No caso dos vermes tudo indicava que estávamos perdendo a guerra. Faz mais de 25 anos que
nenhuma nova família de vermífugos foi descoberta enquanto a resistência dos parasitas se
espalhava. Mas este mês parece que temos uma chance de virar o jogo. Um grupo de cientistas
descobriu uma família de compostos capazes de matar vermes. O trabalho que é o resultado da
colaboração entre cientistas de um grande laboratório farmacêutico, de empresas de
biotecnologia, de universidades européias e cientistas da Costa do Marfim é um exemplo de como
se desenvolve um novo medicamento.
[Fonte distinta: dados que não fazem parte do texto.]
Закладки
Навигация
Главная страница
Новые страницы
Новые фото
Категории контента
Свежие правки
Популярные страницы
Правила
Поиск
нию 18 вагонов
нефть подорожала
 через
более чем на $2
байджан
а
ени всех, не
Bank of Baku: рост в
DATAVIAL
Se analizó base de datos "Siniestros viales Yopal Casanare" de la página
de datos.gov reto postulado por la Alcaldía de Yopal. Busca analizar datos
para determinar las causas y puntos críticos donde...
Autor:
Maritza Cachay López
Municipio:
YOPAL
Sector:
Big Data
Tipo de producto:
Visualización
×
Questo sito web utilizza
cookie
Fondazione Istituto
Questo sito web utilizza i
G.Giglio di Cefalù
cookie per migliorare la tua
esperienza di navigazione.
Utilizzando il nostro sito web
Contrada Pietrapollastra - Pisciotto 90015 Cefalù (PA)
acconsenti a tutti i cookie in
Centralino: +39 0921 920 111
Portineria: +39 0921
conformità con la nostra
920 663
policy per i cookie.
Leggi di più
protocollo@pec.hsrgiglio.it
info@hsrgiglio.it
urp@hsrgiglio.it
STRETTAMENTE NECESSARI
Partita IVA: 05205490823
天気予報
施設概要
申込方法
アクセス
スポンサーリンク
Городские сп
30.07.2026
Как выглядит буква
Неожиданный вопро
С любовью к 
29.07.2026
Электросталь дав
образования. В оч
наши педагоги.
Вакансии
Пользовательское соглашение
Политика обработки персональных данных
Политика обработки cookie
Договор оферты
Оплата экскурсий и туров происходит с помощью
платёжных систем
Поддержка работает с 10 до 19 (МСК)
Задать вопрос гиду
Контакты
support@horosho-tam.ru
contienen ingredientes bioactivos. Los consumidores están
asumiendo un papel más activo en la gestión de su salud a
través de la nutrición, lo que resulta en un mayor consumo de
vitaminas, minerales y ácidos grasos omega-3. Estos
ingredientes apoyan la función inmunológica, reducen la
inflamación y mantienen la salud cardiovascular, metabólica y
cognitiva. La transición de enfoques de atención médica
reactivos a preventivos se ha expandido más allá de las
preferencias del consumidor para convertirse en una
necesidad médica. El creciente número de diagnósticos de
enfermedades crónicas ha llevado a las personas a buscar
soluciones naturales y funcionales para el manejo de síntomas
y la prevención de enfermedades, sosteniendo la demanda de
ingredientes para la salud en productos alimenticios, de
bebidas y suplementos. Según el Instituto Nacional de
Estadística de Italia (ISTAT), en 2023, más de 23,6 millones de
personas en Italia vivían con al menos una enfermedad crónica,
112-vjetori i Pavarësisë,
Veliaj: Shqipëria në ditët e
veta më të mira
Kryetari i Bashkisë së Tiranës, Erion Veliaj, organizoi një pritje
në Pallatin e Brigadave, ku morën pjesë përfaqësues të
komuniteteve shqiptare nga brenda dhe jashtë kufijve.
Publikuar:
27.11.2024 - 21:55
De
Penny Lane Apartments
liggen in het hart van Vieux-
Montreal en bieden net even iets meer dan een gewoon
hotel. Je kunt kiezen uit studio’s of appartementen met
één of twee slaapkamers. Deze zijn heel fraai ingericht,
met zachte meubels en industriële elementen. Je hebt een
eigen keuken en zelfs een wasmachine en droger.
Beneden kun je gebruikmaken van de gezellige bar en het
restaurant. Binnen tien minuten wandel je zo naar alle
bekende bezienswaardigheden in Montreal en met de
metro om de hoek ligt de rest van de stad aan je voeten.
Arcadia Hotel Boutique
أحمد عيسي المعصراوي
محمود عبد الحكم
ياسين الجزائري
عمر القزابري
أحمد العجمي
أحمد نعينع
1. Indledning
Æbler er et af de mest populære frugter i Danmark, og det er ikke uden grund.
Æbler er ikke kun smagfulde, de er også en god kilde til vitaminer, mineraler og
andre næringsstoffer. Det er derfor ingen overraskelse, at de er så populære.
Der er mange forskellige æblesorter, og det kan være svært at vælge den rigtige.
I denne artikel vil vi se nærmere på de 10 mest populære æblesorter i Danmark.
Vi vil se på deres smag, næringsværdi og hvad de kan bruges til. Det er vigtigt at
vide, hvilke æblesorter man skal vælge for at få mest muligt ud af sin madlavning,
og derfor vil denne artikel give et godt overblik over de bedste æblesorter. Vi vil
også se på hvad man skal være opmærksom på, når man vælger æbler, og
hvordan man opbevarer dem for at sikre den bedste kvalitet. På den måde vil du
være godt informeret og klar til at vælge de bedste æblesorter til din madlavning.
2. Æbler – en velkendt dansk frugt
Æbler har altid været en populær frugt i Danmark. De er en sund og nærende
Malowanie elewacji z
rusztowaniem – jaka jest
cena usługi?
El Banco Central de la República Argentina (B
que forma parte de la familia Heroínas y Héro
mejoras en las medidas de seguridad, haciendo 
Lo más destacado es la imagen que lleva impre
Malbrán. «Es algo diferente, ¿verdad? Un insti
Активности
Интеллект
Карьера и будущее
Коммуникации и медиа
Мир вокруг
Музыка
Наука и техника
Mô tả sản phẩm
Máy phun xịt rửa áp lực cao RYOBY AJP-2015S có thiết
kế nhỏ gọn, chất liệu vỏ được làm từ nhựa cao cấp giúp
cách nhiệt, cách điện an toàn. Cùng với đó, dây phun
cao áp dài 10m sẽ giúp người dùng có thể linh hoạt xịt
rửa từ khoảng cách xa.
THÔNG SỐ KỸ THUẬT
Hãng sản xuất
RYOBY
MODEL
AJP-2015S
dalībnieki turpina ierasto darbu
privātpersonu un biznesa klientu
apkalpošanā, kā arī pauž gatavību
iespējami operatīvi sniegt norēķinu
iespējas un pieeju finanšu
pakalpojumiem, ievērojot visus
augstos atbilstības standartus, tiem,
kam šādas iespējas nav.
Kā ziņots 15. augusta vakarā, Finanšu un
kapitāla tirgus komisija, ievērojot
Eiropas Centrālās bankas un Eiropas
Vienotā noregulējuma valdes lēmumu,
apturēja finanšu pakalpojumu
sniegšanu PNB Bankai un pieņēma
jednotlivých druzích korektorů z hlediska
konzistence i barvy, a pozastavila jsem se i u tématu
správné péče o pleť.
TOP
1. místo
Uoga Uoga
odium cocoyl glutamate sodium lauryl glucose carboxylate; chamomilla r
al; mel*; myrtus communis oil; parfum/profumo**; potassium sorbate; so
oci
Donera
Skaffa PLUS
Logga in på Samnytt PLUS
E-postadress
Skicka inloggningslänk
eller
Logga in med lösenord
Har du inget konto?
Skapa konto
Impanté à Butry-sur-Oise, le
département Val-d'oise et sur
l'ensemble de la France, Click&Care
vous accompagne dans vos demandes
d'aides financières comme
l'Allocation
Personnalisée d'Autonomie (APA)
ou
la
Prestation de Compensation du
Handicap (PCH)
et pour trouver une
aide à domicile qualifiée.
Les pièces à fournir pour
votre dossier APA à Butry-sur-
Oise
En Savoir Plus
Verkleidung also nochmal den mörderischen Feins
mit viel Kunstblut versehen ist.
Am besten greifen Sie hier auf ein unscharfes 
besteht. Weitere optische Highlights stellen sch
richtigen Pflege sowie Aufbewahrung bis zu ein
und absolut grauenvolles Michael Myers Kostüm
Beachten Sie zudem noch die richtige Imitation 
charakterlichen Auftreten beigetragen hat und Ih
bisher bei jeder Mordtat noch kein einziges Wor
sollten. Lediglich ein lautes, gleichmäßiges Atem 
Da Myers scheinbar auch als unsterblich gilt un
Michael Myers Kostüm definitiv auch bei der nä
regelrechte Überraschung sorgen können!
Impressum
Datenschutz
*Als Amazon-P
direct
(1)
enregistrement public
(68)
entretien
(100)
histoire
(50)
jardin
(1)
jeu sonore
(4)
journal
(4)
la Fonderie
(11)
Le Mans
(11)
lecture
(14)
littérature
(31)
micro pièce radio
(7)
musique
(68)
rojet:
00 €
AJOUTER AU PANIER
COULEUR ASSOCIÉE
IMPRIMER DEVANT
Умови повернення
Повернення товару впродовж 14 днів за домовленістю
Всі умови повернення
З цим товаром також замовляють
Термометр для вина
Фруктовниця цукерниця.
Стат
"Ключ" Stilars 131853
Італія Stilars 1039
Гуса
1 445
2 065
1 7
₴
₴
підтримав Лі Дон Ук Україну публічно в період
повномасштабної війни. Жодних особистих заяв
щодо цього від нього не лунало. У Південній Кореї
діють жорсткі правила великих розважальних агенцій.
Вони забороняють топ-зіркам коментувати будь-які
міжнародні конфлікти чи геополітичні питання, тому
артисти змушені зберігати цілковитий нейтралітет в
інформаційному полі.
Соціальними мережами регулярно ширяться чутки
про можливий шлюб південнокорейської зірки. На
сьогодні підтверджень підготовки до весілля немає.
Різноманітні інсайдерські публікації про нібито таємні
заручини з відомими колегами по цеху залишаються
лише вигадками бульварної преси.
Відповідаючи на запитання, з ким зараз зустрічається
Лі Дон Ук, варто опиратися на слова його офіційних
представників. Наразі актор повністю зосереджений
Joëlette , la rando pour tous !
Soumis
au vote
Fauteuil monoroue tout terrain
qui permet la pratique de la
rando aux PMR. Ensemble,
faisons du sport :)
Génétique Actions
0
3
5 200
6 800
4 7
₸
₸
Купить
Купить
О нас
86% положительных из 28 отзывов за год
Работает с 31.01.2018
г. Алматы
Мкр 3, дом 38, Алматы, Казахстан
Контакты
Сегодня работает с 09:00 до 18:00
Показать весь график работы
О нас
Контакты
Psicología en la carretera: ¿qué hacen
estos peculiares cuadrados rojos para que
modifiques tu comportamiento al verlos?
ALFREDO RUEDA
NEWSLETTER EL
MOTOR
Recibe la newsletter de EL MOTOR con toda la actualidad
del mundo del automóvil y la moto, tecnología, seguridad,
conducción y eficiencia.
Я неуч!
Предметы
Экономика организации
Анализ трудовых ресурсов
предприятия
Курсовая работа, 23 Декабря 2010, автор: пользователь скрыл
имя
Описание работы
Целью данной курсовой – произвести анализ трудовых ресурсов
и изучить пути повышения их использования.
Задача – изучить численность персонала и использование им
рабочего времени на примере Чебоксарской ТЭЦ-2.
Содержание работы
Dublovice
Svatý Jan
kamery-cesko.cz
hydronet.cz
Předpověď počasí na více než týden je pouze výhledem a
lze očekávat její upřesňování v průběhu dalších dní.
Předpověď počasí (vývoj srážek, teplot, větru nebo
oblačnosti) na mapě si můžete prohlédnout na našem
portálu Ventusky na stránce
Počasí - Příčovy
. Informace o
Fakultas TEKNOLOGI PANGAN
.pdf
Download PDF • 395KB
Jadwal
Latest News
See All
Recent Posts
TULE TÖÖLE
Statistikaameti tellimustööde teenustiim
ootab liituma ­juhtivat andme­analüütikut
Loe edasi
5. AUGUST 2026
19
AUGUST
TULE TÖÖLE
A partir da descoberta de um derivado de uma aminoacetonitrila (AAD) capaz de matar parasitas quando administrado em altas doses, os cientistas
sintetizaram 600 diferentes derivados de AADs e testaram cada uma delas em larvas de diversos
parasitas. Selecionaram os 10 compostos mais ativos. Em seguida testaram estes compostos em
roedores infectados com parasitas, em ovelhas e em vacas infectados com parasitas resistentes a
todos os outros vermífugos. Finalmente selecionaram os compostos que poderiam ser
administrados por via oral e que permaneciam mais tempo no sangue. Para colocar a cereja no
bolo os cientistas utilizaram o verme C. elegans, cujo genoma já foi seqüenciado, para determinar
o mecanismo de ação das AADs. Primeiro obtiveram vermes mutantes resistentes à AADs e
analisando o genoma destes vermes descobriram que a resistência tinha ocorrido quando o verme
alterava um de seus receptores de acetilcolina. Isto demonstra que as AADs atuam sobre estes
receptores matando os vermes. Uma comparação com o genoma humano demonstrou que nós não
possuímos este receptor, o que sugere que a droga provavelmente vai poder ser usada para tratar
seres humanos. Este único uso do genoma do C. elegans provavelmente compensa o custo e o
esforço do seqüenciamento.
Nos próximos anos os derivados de AAD devem ser comercializados, primeiro como vermífugos
para animais, mais tarde para tratar seres humanos. Parece que depois de 25 anos ganhamos mais
uma batalha, mas no dia que os AADs chegarem aos consumidores os vermes iniciarão a contraofensiva e inevitavelmente surgirão vermes resistentes aos AADs.
Mais Informações em: A new class of anthelmintics effective against drug-resistant nematodes.